– В крестики-нолики.

– А втроем можно играть?

– Нет.

Пинетт и Шарло сели верхом на скамейку; сержант Пьерне, который писал что-то на коленях, немного отодвинулся, чтобы освободить им место.

– Ты пишешь мемуары?

– Нет, – сказал Пьерне, – я занимаюсь физикой.

Они начали играть. Ниппер спал, лежа на спине и скрестив руки, с бульканьем слива воздух врывался в открытый рот. Шварц сидел в сторонке и мечтал. Никто не разговаривал, Франция была мертва. Матье зевнул, он посмотрел, как секретные документы дымом исчезают в небе, и его голова опустела: он был мертв; этот белый и тусклый послеполуденный час был могилой.

В сад вошел Люберон. Он жевал, его ресницы трепетали под большими глазами альбиноса, уши двигались одновременно с челюстями.

– Что ты ешь? – спросил Шарло.

– Хлеб.

– Где ты его взял?

Люберон вместо ответа показал куда-то в сторону и продолжал жевать. Шарло внезапно замолчал и с каким-то ужасом посмотрел на него; сержант Пьерне, подняв карандаш и запрокинув голову, тоже смотрел на него. Люберон продолжал не спеша жевать: Матье обратил внимание на его важный вид и понял, что тот принес новости; как и все, Матье испугался и отступил на шаг назад. Люберон мирно закончил есть и вытер руки о штаны. «Это был не хлеб», – подумал Матье. Подошел Шварц, и все молча ждали.
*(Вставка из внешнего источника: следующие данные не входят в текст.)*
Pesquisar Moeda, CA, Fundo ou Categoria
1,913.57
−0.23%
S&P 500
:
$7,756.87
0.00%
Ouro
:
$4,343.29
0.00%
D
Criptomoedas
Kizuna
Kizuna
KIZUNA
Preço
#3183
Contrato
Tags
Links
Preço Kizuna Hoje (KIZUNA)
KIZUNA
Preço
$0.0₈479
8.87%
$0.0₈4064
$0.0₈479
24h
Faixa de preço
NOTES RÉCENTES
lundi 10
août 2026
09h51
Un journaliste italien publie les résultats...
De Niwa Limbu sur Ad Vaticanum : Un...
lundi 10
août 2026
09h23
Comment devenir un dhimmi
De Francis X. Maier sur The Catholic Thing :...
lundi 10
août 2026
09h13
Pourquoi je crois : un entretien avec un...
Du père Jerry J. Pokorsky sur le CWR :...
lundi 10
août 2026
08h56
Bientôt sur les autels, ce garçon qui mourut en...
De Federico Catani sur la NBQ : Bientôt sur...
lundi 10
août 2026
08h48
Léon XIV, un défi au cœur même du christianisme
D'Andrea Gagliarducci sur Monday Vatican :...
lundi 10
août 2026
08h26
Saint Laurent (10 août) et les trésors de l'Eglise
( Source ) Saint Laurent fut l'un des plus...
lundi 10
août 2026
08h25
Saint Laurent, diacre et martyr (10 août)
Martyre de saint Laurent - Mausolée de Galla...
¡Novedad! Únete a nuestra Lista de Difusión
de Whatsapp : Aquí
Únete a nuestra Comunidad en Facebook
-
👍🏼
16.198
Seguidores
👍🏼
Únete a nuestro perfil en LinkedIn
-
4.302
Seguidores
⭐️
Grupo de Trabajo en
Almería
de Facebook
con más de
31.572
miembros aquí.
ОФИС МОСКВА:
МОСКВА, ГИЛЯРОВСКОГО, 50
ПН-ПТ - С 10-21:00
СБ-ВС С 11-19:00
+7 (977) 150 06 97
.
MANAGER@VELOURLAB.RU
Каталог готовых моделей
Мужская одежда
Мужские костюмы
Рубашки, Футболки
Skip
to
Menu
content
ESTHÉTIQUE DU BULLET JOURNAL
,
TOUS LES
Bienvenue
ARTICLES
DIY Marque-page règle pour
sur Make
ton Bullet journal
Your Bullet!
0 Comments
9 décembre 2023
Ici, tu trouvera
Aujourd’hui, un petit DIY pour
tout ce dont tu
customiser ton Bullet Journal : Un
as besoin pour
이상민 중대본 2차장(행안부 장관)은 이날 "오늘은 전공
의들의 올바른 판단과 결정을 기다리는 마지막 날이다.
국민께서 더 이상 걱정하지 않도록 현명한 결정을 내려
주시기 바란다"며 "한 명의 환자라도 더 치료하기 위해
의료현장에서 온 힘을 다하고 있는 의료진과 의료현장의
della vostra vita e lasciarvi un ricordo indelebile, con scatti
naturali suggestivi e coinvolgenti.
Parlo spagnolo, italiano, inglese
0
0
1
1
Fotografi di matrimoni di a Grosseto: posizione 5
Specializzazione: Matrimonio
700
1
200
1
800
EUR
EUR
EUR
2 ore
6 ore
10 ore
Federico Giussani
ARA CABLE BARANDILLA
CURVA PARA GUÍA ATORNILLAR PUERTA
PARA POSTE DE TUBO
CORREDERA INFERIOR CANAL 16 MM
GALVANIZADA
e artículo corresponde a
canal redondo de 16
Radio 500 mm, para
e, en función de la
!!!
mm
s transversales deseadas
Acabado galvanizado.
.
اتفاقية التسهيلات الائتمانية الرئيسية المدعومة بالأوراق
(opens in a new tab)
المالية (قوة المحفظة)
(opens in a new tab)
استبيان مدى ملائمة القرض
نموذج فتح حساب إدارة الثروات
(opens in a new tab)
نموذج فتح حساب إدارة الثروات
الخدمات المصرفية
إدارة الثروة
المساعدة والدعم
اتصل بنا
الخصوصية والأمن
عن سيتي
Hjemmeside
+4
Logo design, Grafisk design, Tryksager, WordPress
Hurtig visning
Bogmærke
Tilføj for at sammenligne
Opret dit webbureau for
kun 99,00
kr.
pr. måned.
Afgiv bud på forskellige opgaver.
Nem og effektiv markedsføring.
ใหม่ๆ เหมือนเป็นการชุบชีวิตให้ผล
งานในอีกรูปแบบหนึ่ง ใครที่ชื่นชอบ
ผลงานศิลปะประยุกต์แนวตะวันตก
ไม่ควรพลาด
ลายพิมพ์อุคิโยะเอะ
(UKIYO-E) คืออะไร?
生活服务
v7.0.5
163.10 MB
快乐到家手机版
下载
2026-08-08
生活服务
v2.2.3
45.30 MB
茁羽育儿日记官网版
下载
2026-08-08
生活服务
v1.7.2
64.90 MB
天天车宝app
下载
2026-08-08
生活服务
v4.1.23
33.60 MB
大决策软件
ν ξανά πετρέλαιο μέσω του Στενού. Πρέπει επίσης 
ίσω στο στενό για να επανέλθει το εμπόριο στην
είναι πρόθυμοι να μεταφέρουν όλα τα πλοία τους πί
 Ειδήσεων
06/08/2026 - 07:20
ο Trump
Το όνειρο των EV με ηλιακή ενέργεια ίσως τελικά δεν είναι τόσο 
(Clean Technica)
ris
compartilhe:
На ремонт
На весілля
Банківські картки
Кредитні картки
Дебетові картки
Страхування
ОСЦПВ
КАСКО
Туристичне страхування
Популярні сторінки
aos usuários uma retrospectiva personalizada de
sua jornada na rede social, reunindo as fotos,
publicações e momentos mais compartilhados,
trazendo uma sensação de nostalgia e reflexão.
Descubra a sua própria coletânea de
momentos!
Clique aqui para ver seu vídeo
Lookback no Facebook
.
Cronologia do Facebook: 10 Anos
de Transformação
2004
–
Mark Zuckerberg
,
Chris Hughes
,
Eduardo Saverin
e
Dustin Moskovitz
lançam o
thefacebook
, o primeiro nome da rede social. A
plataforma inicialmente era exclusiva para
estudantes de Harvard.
– Ну все, свершилось! – объявил Люберон.

– Что ты мелешь? – грубо спросил Пьерне. – Что свершилось?

– То самое.

– Значит…

– Да.

Стальная молния, потом тишина; вялое сизое мясо этого дня получило знак вечности, это было как удар серпа. Ни звука, ни дуновения ветра, время застыло, война отступила: только что они были в ней, под ее защитой, они могли еще верить в чудеса, в бессмертную Францию, в американскую помощь, в гибкую защиту, во вступление России в войну; теперь война была позади них, закрытая, завершенная, проигранная. Последние надежды Матье превратились в воспоминания о надеждах.

Лонжен опомнился первым. Он вытянул длинные руки, чтобы осторожно как бы пощупать новость. Он робко спросил:

– Значит… оно подписано?

– С сегодняшнего утра.

Девять месяцев Пьерне желал мира. Мира любой ценой. Теперь Пьерне стоял бледный и потный; его удивление перешло в ярость.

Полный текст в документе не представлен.